Pero donde adquiere caracteres dramáticos y dolorosos en extremo esa caída, es en las estadísticas de suicidios. En el mundo cada año mueren por suicidio un millón de personas. En Colombia hubo en el 2011, 1889 suicidios. La cifra es fría hasta que se descubre que el mayor grupo de edad de los suicidas es el de los 20 a 24 años, que los suicidas jóvenes y niños de 15 a 19 años fueron 139 y que también hubo suicidios entre niños de 5 a 10 años. Este último caso parece desbordar toda lógica: ¿qué puede inducir a un niño al suicidio? ¿No es acaso esta una demostración contundente de la caída del valor de la vida?

Se pueden dejar a un lado explicaciones teóricas como el influjo de los medios de comunicación, el estrés o la falta de amor, porque los hechos insisten en destruir nuestra esperanza. Uno de ellos parece extraído de una película de ciencia ficción y ojalá fuera así; pero emerge de una realidad cruel que parece signar a la humanidad de nuestro tiempo.
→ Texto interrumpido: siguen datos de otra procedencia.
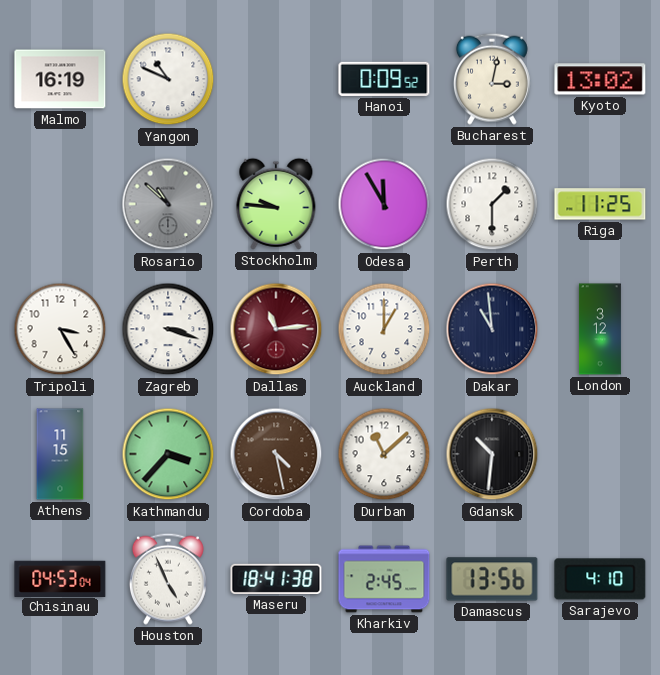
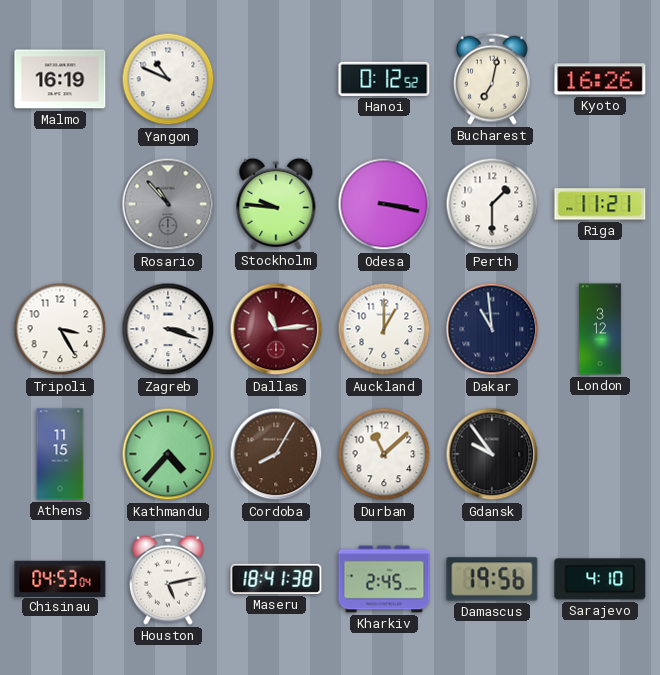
Hanoi: 0:09 -> 0:12
Bucharest: 3:02 -> 7:02
Kyoto: 13:02 -> 16:26
Rosario: 10:52 -> 10:53
Odesa: 11:55 -> 3:17
Riga: 11:25 -> 11:21
Kathmandu: 3:37 -> 4:37
Cordoba: 4:28 -> 8:05
Gdansk: 10:31 -> 9:54
Houston: 4:56 -> 5:13
Damascus: 13:56 -> 19:56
El hecho, de una proyección aterradora, comenzó con los drones, esos aviones no tripulados que, manejados desde un tablero de mandos, bombardean y ametrallan. La antigua convicción de que nadie es capaz de asesinar a alguien mirándole la cara, aquí revive. Para asesinar no será necesaria proximidad física alguna; ese freno moral que es el otro presente, desaparece, eliminado por la tecnología; el deber de responder por los actos de una persona, parece esfumarse en el silencio del acto tecnológico y la responsabilidad se le transfiere a la máquina, mientras las manos del asesino se presumen impolutas. Cumplido su turno, el asesino marca su tarjeta y vuelve a casa a besar y a jugar con sus hijos. La vida humana llega así a un nivel ínfimo, destruida como brillante logro de la tecnología.

Detrás de los drones, sin embargo, hay un humano en el control y ese humano puede sentir que su conciencia se activa. En cambio el Harpy y los robots del sistema Counter Rocket Artillery Mortar no necesitan ese humano con achaques de conciencia. Son máquinas autónomas que hacen la guerra sin escrúpulos, sin rabia, ni cansancio y que “deciden” acciones punitivas por sí y ante sí. Aviones que despegan y vuelan directo a la destrucción de sus objetivos; allí no hay pasiones ni limitantes para un acto frío de matar y destruir, solo una máquina que mata sin motivo, movida por un programa analógico.

El pasado 30 de mayo las Naciones Unidas reaccionaron ante estas armas autónomas: “aún es tiempo, clamó Human Rights Watch, para detener el avance de estas armas”.

En los laboratorios donde se crean estos robots-armamento, en los gobiernos que impulsan y financian este proyecto ¿la vida humana conserva algún valor?

Las campañas sobre natalidad, la posición de los cristianos frente al aborto, los clamores contra las violencias parecen perder todo su vigor ante esta progresiva caída del valor de la vida que antes de consumarse en los laboratorios, comenzó a gestarse en las conciencias.

Es un hecho que se convierte en una poderosa alerta para todos, creyentes o no creyentes, porque es el futuro de la especie el que está en peligro.